▶ Problem to work on: If a line below holds the word "December", count it; then say how many such lines there are and nothing else.

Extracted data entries
--------------------------------------------------
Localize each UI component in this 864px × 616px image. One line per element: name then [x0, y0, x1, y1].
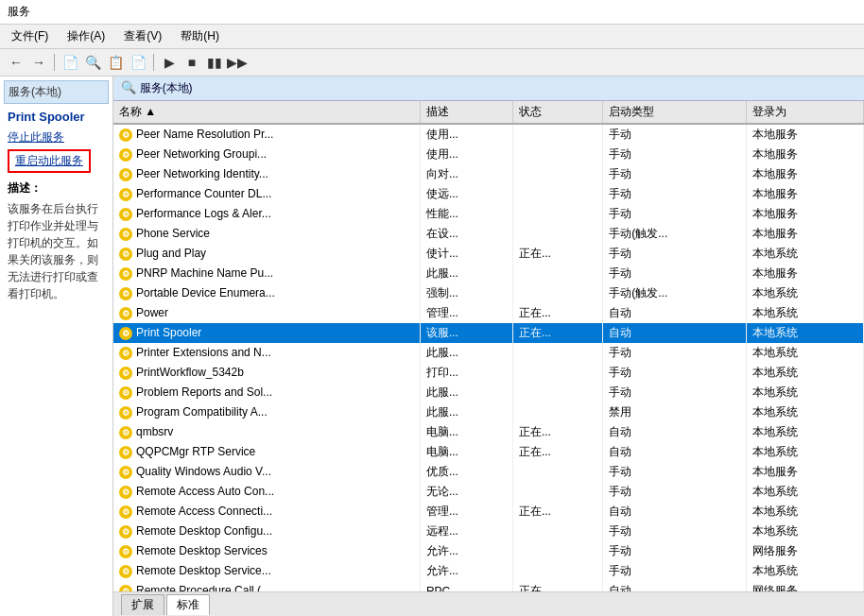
- cell-startup: 自动: [603, 442, 747, 462]
- cell-desc: 打印...: [420, 363, 512, 383]
- table-row[interactable]: ⚙Printer Extensions and N... 此服... 手动 本地…: [113, 343, 864, 363]
- cell-name: ⚙Remote Procedure Call (...: [113, 581, 420, 591]
- table-row[interactable]: ⚙Performance Counter DL... 使远... 手动 本地服务: [113, 184, 864, 204]
- toolbar-back[interactable]: ←: [6, 52, 26, 73]
- cell-desc: 使用...: [420, 124, 512, 145]
- table-row[interactable]: ⚙Program Compatibility A... 此服... 禁用 本地系…: [113, 402, 864, 422]
- table-row[interactable]: ⚙Remote Procedure Call (... RPC... 正在...…: [113, 581, 864, 591]
- cell-desc: 强制...: [420, 283, 512, 303]
- cell-status: 正在...: [512, 303, 602, 323]
- table-row[interactable]: ⚙Plug and Play 使计... 正在... 手动 本地系统: [113, 244, 864, 264]
- cell-desc: 该服...: [420, 323, 512, 343]
- toolbar-play[interactable]: ▶: [159, 52, 180, 73]
- menu-view[interactable]: 查看(V): [120, 26, 165, 46]
- service-icon: ⚙: [119, 525, 132, 539]
- cell-name: ⚙Peer Networking Groupi...: [113, 145, 420, 164]
- cell-name: ⚙PNRP Machine Name Pu...: [113, 264, 420, 283]
- table-row[interactable]: ⚙PrintWorkflow_5342b 打印... 手动 本地系统: [113, 363, 864, 383]
- toolbar-up[interactable]: 📄: [60, 52, 80, 73]
- toolbar-forward[interactable]: →: [28, 52, 49, 73]
- table-row[interactable]: ⚙Remote Access Auto Con... 无论... 手动 本地系统: [113, 482, 864, 502]
- window-title: 服务: [8, 5, 30, 18]
- cell-desc: 向对...: [420, 164, 512, 184]
- cell-desc: 管理...: [420, 303, 512, 323]
- cell-status: 正在...: [512, 502, 602, 522]
- cell-status: [512, 145, 602, 164]
- col-startup[interactable]: 启动类型: [603, 101, 747, 124]
- service-icon: ⚙: [119, 565, 132, 578]
- col-login[interactable]: 登录为: [747, 101, 864, 124]
- menu-help[interactable]: 帮助(H): [177, 26, 223, 46]
- table-row[interactable]: ⚙Phone Service 在设... 手动(触发... 本地服务: [113, 224, 864, 244]
- col-name[interactable]: 名称 ▲: [113, 101, 420, 124]
- tab-expand[interactable]: 扩展: [121, 594, 164, 615]
- cell-name: ⚙Performance Logs & Aler...: [113, 204, 420, 224]
- toolbar-properties[interactable]: 📋: [105, 52, 126, 73]
- cell-startup: 手动: [603, 145, 747, 164]
- cell-desc: 允许...: [420, 541, 512, 561]
- menu-file[interactable]: 文件(F): [8, 26, 52, 46]
- tabs-bar: 扩展 标准: [113, 591, 864, 616]
- menu-action[interactable]: 操作(A): [63, 26, 109, 46]
- cell-login: 本地系统: [747, 522, 864, 541]
- stop-service-link[interactable]: 停止此服务: [8, 129, 105, 145]
- services-table-container[interactable]: 名称 ▲ 描述 状态 启动类型 登录为 ⚙Peer Name Resolutio…: [113, 101, 864, 591]
- table-row[interactable]: ⚙Print Spooler 该服... 正在... 自动 本地系统: [113, 323, 864, 343]
- table-row[interactable]: ⚙Remote Desktop Configu... 远程... 手动 本地系统: [113, 522, 864, 541]
- toolbar-restart[interactable]: ▶▶: [227, 52, 248, 73]
- service-icon: ⚙: [119, 148, 132, 162]
- restart-service-button[interactable]: 重启动此服务: [8, 149, 91, 173]
- table-row[interactable]: ⚙PNRP Machine Name Pu... 此服... 手动 本地服务: [113, 264, 864, 283]
- toolbar-stop[interactable]: ■: [181, 52, 202, 73]
- cell-startup: 手动(触发...: [603, 224, 747, 244]
- cell-login: 本地系统: [747, 363, 864, 383]
- table-row[interactable]: ⚙Performance Logs & Aler... 性能... 手动 本地服…: [113, 204, 864, 224]
- service-icon: ⚙: [119, 585, 132, 591]
- cell-startup: 手动: [603, 184, 747, 204]
- cell-login: 本地系统: [747, 561, 864, 581]
- cell-name: ⚙Remote Desktop Services: [113, 541, 420, 561]
- cell-desc: 优质...: [420, 462, 512, 482]
- cell-login: 本地服务: [747, 224, 864, 244]
- cell-startup: 手动: [603, 264, 747, 283]
- cell-status: [512, 561, 602, 581]
- sidebar-title: 服务(本地): [4, 80, 109, 104]
- tab-standard[interactable]: 标准: [166, 594, 210, 615]
- cell-status: [512, 283, 602, 303]
- service-icon: ⚙: [119, 188, 132, 201]
- cell-name: ⚙Quality Windows Audio V...: [113, 462, 420, 482]
- table-row[interactable]: ⚙Peer Networking Identity... 向对... 手动 本地…: [113, 164, 864, 184]
- table-row[interactable]: ⚙Power 管理... 正在... 自动 本地系统: [113, 303, 864, 323]
- table-row[interactable]: ⚙Remote Desktop Services 允许... 手动 网络服务: [113, 541, 864, 561]
- table-row[interactable]: ⚙QQPCMgr RTP Service 电脑... 正在... 自动 本地系统: [113, 442, 864, 462]
- table-row[interactable]: ⚙Quality Windows Audio V... 优质... 手动 本地服…: [113, 462, 864, 482]
- table-row[interactable]: ⚙qmbsrv 电脑... 正在... 自动 本地系统: [113, 422, 864, 442]
- toolbar-help[interactable]: 📄: [128, 52, 148, 73]
- table-row[interactable]: ⚙Remote Desktop Service... 允许... 手动 本地系统: [113, 561, 864, 581]
- cell-startup: 自动: [603, 303, 747, 323]
- cell-name: ⚙qmbsrv: [113, 422, 420, 442]
- table-row[interactable]: ⚙Peer Networking Groupi... 使用... 手动 本地服务: [113, 145, 864, 164]
- table-row[interactable]: ⚙Problem Reports and Sol... 此服... 手动 本地系…: [113, 383, 864, 402]
- cell-login: 网络服务: [747, 581, 864, 591]
- cell-status: [512, 402, 602, 422]
- toolbar-show-hide[interactable]: 🔍: [82, 52, 103, 73]
- table-row[interactable]: ⚙Peer Name Resolution Pr... 使用... 手动 本地服…: [113, 124, 864, 145]
- cell-name: ⚙PrintWorkflow_5342b: [113, 363, 420, 383]
- sidebar: 服务(本地) Print Spooler 停止此服务 重启动此服务 描述： 该服…: [0, 77, 113, 616]
- service-icon: ⚙: [119, 267, 132, 281]
- col-desc[interactable]: 描述: [420, 101, 512, 124]
- service-icon: ⚙: [119, 228, 132, 241]
- desc-text: 该服务在后台执行打印作业并处理与打印机的交互。如果关闭该服务，则无法进行打印或查…: [8, 200, 105, 302]
- content-area: 🔍 服务(本地) 名称 ▲ 描述 状态 启动类型 登录为 ⚙Peer Name …: [113, 77, 864, 616]
- cell-desc: 管理...: [420, 502, 512, 522]
- cell-startup: 自动: [603, 422, 747, 442]
- cell-status: [512, 462, 602, 482]
- service-icon: ⚙: [119, 367, 132, 380]
- col-status[interactable]: 状态: [512, 101, 602, 124]
- table-row[interactable]: ⚙Portable Device Enumera... 强制... 手动(触发.…: [113, 283, 864, 303]
- toolbar-pause[interactable]: ▮▮: [204, 52, 225, 73]
- cell-login: 本地服务: [747, 164, 864, 184]
- service-icon: ⚙: [119, 128, 132, 142]
- table-row[interactable]: ⚙Remote Access Connecti... 管理... 正在... 自…: [113, 502, 864, 522]
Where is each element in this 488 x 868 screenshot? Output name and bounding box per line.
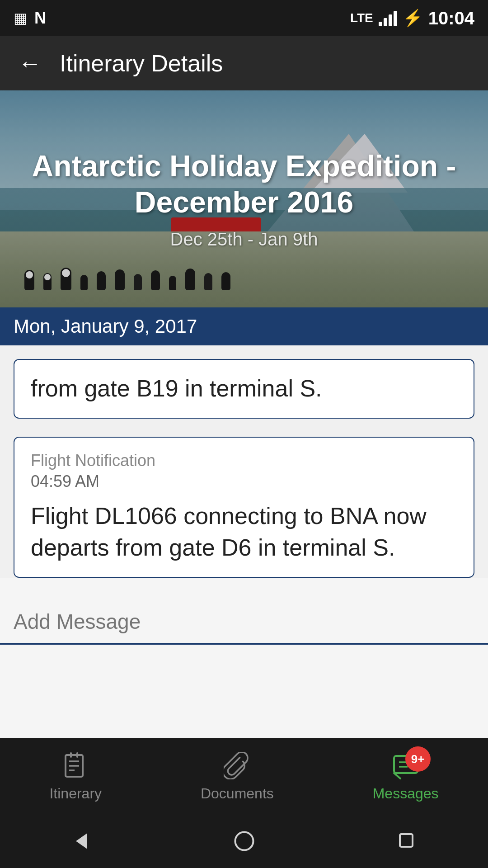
partial-notification-card: from gate B19 in terminal S. [14, 359, 474, 419]
tab-itinerary-label: Itinerary [49, 785, 102, 802]
add-message-section [0, 591, 488, 645]
tab-documents-label: Documents [201, 785, 274, 802]
signal-bars [379, 10, 397, 26]
expedition-dates: Dec 25th - Jan 9th [18, 229, 470, 250]
home-system-button[interactable] [232, 829, 257, 854]
bottom-navigation: Itinerary Documents 9+ Messages [0, 738, 488, 814]
flight-notification-card[interactable]: Flight Notification 04:59 AM Flight DL10… [14, 437, 474, 578]
documents-icon [221, 750, 253, 782]
partial-card-text: from gate B19 in terminal S. [31, 373, 457, 404]
add-message-input[interactable] [14, 609, 474, 634]
hero-section: Antarctic Holiday Expedition - December … [0, 90, 488, 307]
hero-text: Antarctic Holiday Expedition - December … [0, 148, 488, 249]
status-bar-right: LTE ⚡ 10:04 [350, 8, 474, 28]
messages-icon: 9+ [390, 750, 422, 782]
tab-messages-label: Messages [373, 785, 439, 802]
messages-badge: 9+ [405, 746, 431, 772]
app-header: ← Itinerary Details [0, 36, 488, 90]
system-navigation [0, 814, 488, 868]
page-title: Itinerary Details [60, 50, 223, 77]
clock: 10:04 [428, 8, 474, 28]
back-button[interactable]: ← [18, 52, 42, 75]
recents-system-button[interactable] [394, 829, 419, 854]
card-message-text: Flight DL1066 connecting to BNA now depa… [31, 500, 457, 563]
svg-rect-12 [400, 834, 413, 847]
date-section-header: Mon, January 9, 2017 [0, 307, 488, 345]
back-system-button[interactable] [69, 829, 94, 854]
svg-point-11 [235, 832, 253, 850]
content-area: from gate B19 in terminal S. Flight Noti… [0, 345, 488, 578]
card-type-label: Flight Notification [31, 451, 457, 470]
svg-marker-10 [76, 833, 87, 849]
tab-itinerary[interactable]: Itinerary [49, 750, 102, 802]
card-time-label: 04:59 AM [31, 472, 457, 491]
lte-indicator: LTE [350, 11, 373, 25]
battery-icon: ⚡ [403, 9, 423, 28]
n-icon: N [34, 9, 46, 28]
notification-icon: ▦ [14, 9, 27, 27]
tab-documents[interactable]: Documents [201, 750, 274, 802]
itinerary-icon [60, 750, 91, 782]
status-bar: ▦ N LTE ⚡ 10:04 [0, 0, 488, 36]
status-bar-left: ▦ N [14, 9, 46, 28]
expedition-title: Antarctic Holiday Expedition - December … [18, 148, 470, 220]
date-label: Mon, January 9, 2017 [14, 316, 197, 337]
tab-messages[interactable]: 9+ Messages [373, 750, 439, 802]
--------------------------------------------------
▶ The completed task: 3